В двух веках. Жизненный отчет российского государственного и политического деятеля, члена Второй Государственной думы (Гессен) - страница 129

Со времени декабристов Петропавловская крепость приобрела мрачную репутацию, но нас посадили не в страшный равелин, а в какой-то двухэтажный корпус с просторными теплыми камерами, невыгодно отличавшимися от «предварилки» тем, что небольшое окно было под самым потолком и скупо пропускало свет. Электрическая лампочка в шаре из толстого стекла горела всю ночь, так что день от ночи мало чем отличался, и – это было главное: царила непроницаемая тишина, ни одного звука извне не доносилось. Перед тем как попасть в камеру, нужно было пройти через кордегардию, перенасыщенную отвратительным затхлым запахом начищенных сапог с человеческим потом. Здесь жандармы бодро вскакивали при вводе арестованного: вот мы за тебя примемся! – и, раздев догола, приступали к тщательнейшему личному обыску и обряжали в казенное белье, туфли и серый халат. На короткую прогулку выводили в какой-то маленький дворик, а котором тоже ни единого звука не было слышно. Эта могильная тишина вообще была тягостна, я не в состоянии был ее перенести: мучивший меня сердечный невроз, выражавшийся припадками удушливого сердцебиения, разыгрался вовсю, с трудом удавалось преодолеть истерику.
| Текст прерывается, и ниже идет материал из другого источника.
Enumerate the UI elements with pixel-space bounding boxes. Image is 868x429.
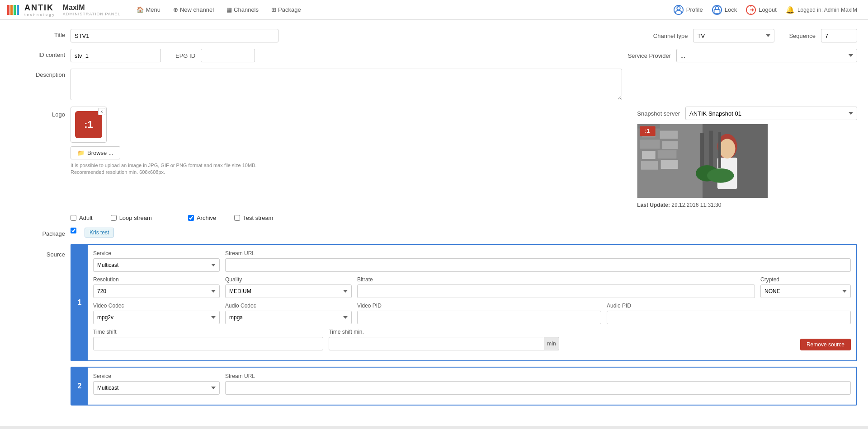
test-stream-checkbox[interactable] <box>234 215 240 221</box>
svg-rect-20 <box>718 132 721 168</box>
source-2-fields: Service Multicast Unicast HLS Stream URL <box>88 368 856 405</box>
test-stream-checkbox-label[interactable]: Test stream <box>234 214 273 221</box>
service-provider-select[interactable]: ... <box>676 49 857 62</box>
svg-rect-10 <box>662 141 678 149</box>
adult-checkbox[interactable] <box>71 215 76 221</box>
new-channel-nav-item[interactable]: ⊕ New channel <box>168 5 219 15</box>
logo-subtext: technology <box>24 13 56 17</box>
source-label: Source <box>11 244 65 258</box>
channel-type-select[interactable]: TV Radio Other <box>693 29 774 42</box>
loop-stream-checkbox[interactable] <box>111 215 117 221</box>
profile-icon <box>674 5 684 15</box>
svg-rect-19 <box>709 131 713 168</box>
svg-point-0 <box>677 6 680 9</box>
service-select-2[interactable]: Multicast Unicast HLS <box>93 381 220 395</box>
audio-pid-label-1: Audio PID <box>607 303 851 309</box>
video-codec-select-1[interactable]: mpg2v h264 h265 <box>93 311 220 324</box>
resolution-field-1: Resolution 720 1080 480 <box>93 276 220 298</box>
logo-preview-box: :1 × <box>71 107 107 143</box>
timeshift-field-1: Time shift <box>93 329 323 350</box>
source-2-row-1: Service Multicast Unicast HLS Stream URL <box>93 373 851 395</box>
bitrate-label-1: Bitrate <box>357 276 755 283</box>
last-update: Last Update: 29.12.2016 11:31:30 <box>637 202 857 208</box>
quality-select-1[interactable]: MEDIUM HIGH LOW <box>225 284 352 298</box>
package-tag[interactable]: Kris test <box>85 228 114 238</box>
service-select-1[interactable]: Multicast Unicast HLS RTMP <box>93 258 220 272</box>
main-content: Title Channel type TV Radio Other Sequen… <box>0 20 868 426</box>
package-checkbox-label[interactable] <box>71 228 76 233</box>
crypted-field-1: Crypted NONE AES DES <box>760 276 851 298</box>
title-label: Title <box>11 29 65 38</box>
resolution-select-1[interactable]: 720 1080 480 <box>93 284 220 298</box>
archive-checkbox[interactable] <box>188 215 194 221</box>
package-icon: ⊞ <box>271 6 276 13</box>
menu-nav-item[interactable]: 🏠 Menu <box>131 5 166 15</box>
video-pid-input-1[interactable] <box>357 311 601 324</box>
stream-url-input-2[interactable] <box>225 381 851 395</box>
snapshot-svg: :1 <box>637 124 768 198</box>
logout-button[interactable]: Logout <box>746 5 777 15</box>
crypted-select-1[interactable]: NONE AES DES <box>760 284 851 298</box>
channels-nav-item[interactable]: ▦ Channels <box>221 5 264 15</box>
source-1-row-1: Service Multicast Unicast HLS RTMP Strea… <box>93 250 851 272</box>
description-row: Description <box>11 69 857 100</box>
logout-icon <box>746 5 756 15</box>
adult-checkbox-label[interactable]: Adult <box>71 214 93 221</box>
profile-button[interactable]: Profile <box>674 5 703 15</box>
timeshift-min-label-1: Time shift min. <box>329 329 559 335</box>
timeshift-min-input-1[interactable] <box>329 337 544 350</box>
logo-area: ANTIK technology MaxIM ADMINISTRATION PA… <box>7 3 120 17</box>
app-name: MaxIM <box>63 4 121 12</box>
sub-nav-items: 🏠 Menu ⊕ New channel ▦ Channels ⊞ Packag… <box>131 5 673 15</box>
home-icon: 🏠 <box>137 6 144 13</box>
svg-rect-2 <box>714 9 720 14</box>
top-right-actions: Profile Lock Logout 🔔 Logged in: Admin M… <box>674 5 861 15</box>
checkboxes-row: Adult Loop stream Archive Test stream <box>71 214 857 221</box>
svg-point-17 <box>719 139 736 159</box>
title-row: Title Channel type TV Radio Other Sequen… <box>11 29 857 42</box>
package-checkbox[interactable] <box>71 228 76 233</box>
snapshot-server-label: Snapshot server <box>637 110 680 117</box>
browse-button[interactable]: 📁 Browse ... <box>71 146 120 159</box>
id-content-label: ID content <box>11 49 65 58</box>
timeshift-min-input-group: min <box>329 337 559 350</box>
quality-field-1: Quality MEDIUM HIGH LOW <box>225 276 352 298</box>
title-input[interactable] <box>71 29 278 42</box>
logo-close-button[interactable]: × <box>98 108 105 115</box>
logo-upload-area: :1 × 📁 Browse ... It is possible to uplo… <box>71 107 256 176</box>
remove-source-button-1[interactable]: Remove source <box>800 339 851 350</box>
package-row: Package Kris test <box>11 228 857 238</box>
sequence-label: Sequence <box>789 33 816 39</box>
archive-checkbox-label[interactable]: Archive <box>188 214 216 221</box>
source-block-1: 1 Service Multicast Unicast HLS RTMP <box>71 244 857 361</box>
stream-url-input-1[interactable] <box>225 258 851 272</box>
video-pid-label-1: Video PID <box>357 303 601 309</box>
lock-button[interactable]: Lock <box>712 5 737 15</box>
svg-text::1: :1 <box>645 128 650 134</box>
audio-codec-label-1: Audio Codec <box>225 303 352 309</box>
epg-id-input[interactable] <box>201 49 255 62</box>
app-subtitle: ADMINISTRATION PANEL <box>63 12 121 16</box>
service-label-1: Service <box>93 250 220 256</box>
audio-codec-field-1: Audio Codec mpga aac mp3 <box>225 303 352 324</box>
bitrate-input-1[interactable] <box>357 284 755 298</box>
loop-stream-checkbox-label[interactable]: Loop stream <box>111 214 152 221</box>
id-content-input[interactable] <box>71 49 161 62</box>
snapshot-area: Snapshot server ANTIK Snapshot 01 <box>637 107 857 208</box>
snapshot-server-select[interactable]: ANTIK Snapshot 01 <box>685 107 857 120</box>
logo-snapshot-row: Logo :1 × 📁 Browse ... It is possible to… <box>11 107 857 208</box>
sequence-input[interactable] <box>821 29 857 42</box>
source-section: Source 1 Service Multicast Unicast HLS <box>11 244 857 411</box>
source-block-2: 2 Service Multicast Unicast HLS Str <box>71 367 857 406</box>
svg-rect-14 <box>661 160 678 169</box>
source-1-row-4: Time shift Time shift min. min Remove so… <box>93 329 851 350</box>
package-nav-item[interactable]: ⊞ Package <box>266 5 307 15</box>
timeshift-input-1[interactable] <box>93 337 323 350</box>
stream-url-field-2: Stream URL <box>225 373 851 395</box>
audio-pid-input-1[interactable] <box>607 311 851 324</box>
svg-rect-18 <box>700 133 704 168</box>
channels-icon: ▦ <box>226 6 232 13</box>
audio-codec-select-1[interactable]: mpga aac mp3 <box>225 311 352 324</box>
epg-id-label: EPG ID <box>175 52 195 59</box>
description-textarea[interactable] <box>71 69 622 100</box>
Очень внимательный комендант обратил внимание на мое состояние, и через несколько дней меня перевезли в больницу при Выборгской тюрьме («Кресты») и все еще под строгим присмотром пометили в камере, где в свое время лежал убийца Плеве Сазонов.

Допрос проводился не в Охранном отделении, а в жандармском управлении, но в это время власть уже успокоилась и не решилась ставить вопросы относительно «временного правительства». Еще через несколько дней одного за другим нас выпустили из узилища без дальнейших последствий, и лишь тогда неугомонный Анненский стал распределять «портфели», причем меня назначил обер-прокурором Святейшего синода, а себе оставил пост морского министра, так как пуще огня боялся морской качки.

В дни моего заключения жена бросалась во все стороны, к тем сановникам, которые меня знали, но Щегловитов просто испугался ее появления и чуть не перед носом запер двери. Лопухин облыжно уверил, что видел меня в крепости совершенно здоровым, и лишь Витте горячо откликнулся, содействовал скорейшему освобождению, и, когда, вернувшись домой, я по телефону благодарил, он, не стесняясь, злобно сипел: «Дураки, потеряли голову и не знают, что делают». Глупее и впрямь трудно было что-нибудь придумать. Поведение интеллигенции перед этим страшным днем было просто беспомощным метанием, а начальство превратило депутацию в героев – с утра до вечера приезжали друзья и знакомые с выражением сочувствия, и одна экспансивная дама заявила, что не будет мыть руку, удостоившуюся пожатия героя. Однако времена меняются, и из революционеров, какими считало нас царское правительство и преследовало, мы были разжалованы советской властью в контрреволюционеров. В 1918 году Кровавое воскресенье было объявлено началом революции и торжественно праздновалось, а бывший «герой» вынужден был тщательно скрываться, потому что именно перед праздниками ЧК производила массовые аресты среди интеллигенции. Теперь из состава депутации большинство уже умерло, а те, что остались в живых, томятся в рассеянии, кроме Максима Горького, который после недолгих капризных колебаний побежал за колесницей победителей, у них преуспел и с большой помпой похоронен в Москве.